2003.3.9 GAEA 後楽園ホール大会
■団体:GAEAJapan
■日時:2003年3月9日
■会場:後楽園ホール
■書き手:maya(名前をクリックするとプロフィールの欄に飛びます)

前日のめちゃいけ女子プロレスの影響もあまり感じられず、会場は9割の入り(主催者発表1850人)。
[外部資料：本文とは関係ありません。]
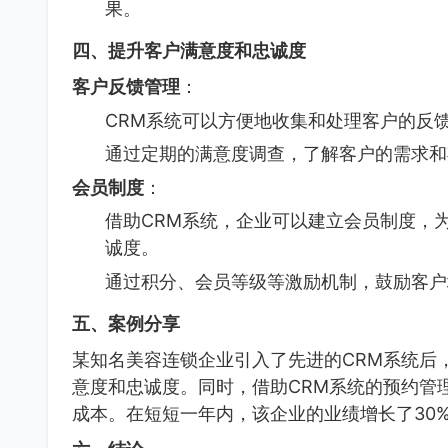
果。
四、提升客户满意度和忠诚度
客户反馈管理
：
CRM系统可以方便地收集和处理客户的反
通过定期的满意度调查，了解客户的需求和
会员制度
：
借助CRM系统，企业可以建立会员制度，
诚度。
通过积分、会员等级等激励机制，鼓励客户
五、案例分享
某知名美容连锁企业引入了先进的CRM系统后
意度和忠诚度。同时，借助CRM系统的预约管
成本。在短短一年内，该企业的业绩增长了30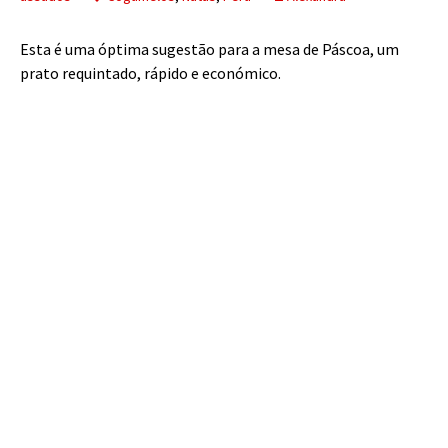
Esta é uma óptima sugestão para a mesa de Páscoa, um
prato requintado, rápido e económico.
それでも、CXが全女では無く、GAEAを使ったという所は、何か動きがあるのか感じぜざるを得ない。

私の席は安い席なのだが、北側のひな壇の真っ正面で、リング迄の距離感も無いし、最高に見やすい席。これだから後楽園ホールはいい。

■ 第1試合 シングルマッチ30分1本勝負
発表されたカードは新井vs広田
×ポリス (2分56秒、へなーラ・サンセットからエビ固め) 広田さくら○

ほぼ定刻で始まり、まずは相変わらずピンクのチャイナドレスをコスチュームにした”勘違い”広田の入場。広田はリングインすると、いきなりマイクアピール。「どうやって新井の中身を決めてるか分かったよ...ジャンケンだ!」で、後で知ったのだが、この日ジャンケンに負けたのは、飛鳥らしいのだが。。。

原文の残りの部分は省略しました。